● **PROMPT**
Every line below needs to be printed again exactly, without any of its pictures.

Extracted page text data
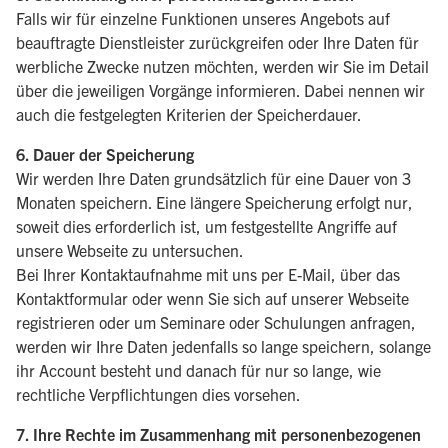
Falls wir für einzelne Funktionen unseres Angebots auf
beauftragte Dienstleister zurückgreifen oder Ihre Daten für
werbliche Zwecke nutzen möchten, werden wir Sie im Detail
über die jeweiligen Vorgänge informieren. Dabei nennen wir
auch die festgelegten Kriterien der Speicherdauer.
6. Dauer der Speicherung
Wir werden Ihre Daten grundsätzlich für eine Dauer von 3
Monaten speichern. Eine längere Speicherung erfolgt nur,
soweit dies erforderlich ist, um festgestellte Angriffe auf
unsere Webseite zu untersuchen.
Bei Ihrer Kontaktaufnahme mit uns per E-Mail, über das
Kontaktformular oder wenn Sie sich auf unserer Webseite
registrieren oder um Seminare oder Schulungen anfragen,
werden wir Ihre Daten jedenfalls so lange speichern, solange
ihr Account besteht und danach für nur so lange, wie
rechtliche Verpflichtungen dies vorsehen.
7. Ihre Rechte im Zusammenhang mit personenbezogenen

● **WRITTEN SOLUTION**
Falls wir für einzelne Funktionen unseres Angebots auf
beauftragte Dienstleister zurückgreifen oder Ihre Daten für
werbliche Zwecke nutzen möchten, werden wir Sie im Detail
über die jeweiligen Vorgänge informieren. Dabei nennen wir
auch die festgelegten Kriterien der Speicherdauer.
6. Dauer der Speicherung
Wir werden Ihre Daten grundsätzlich für eine Dauer von 3
Monaten speichern. Eine längere Speicherung erfolgt nur,
soweit dies erforderlich ist, um festgestellte Angriffe auf
unsere Webseite zu untersuchen.
Bei Ihrer Kontaktaufnahme mit uns per E-Mail, über das
Kontaktformular oder wenn Sie sich auf unserer Webseite
registrieren oder um Seminare oder Schulungen anfragen,
werden wir Ihre Daten jedenfalls so lange speichern, solange
ihr Account besteht und danach für nur so lange, wie
rechtliche Verpflichtungen dies vorsehen.
7. Ihre Rechte im Zusammenhang mit personenbezogenen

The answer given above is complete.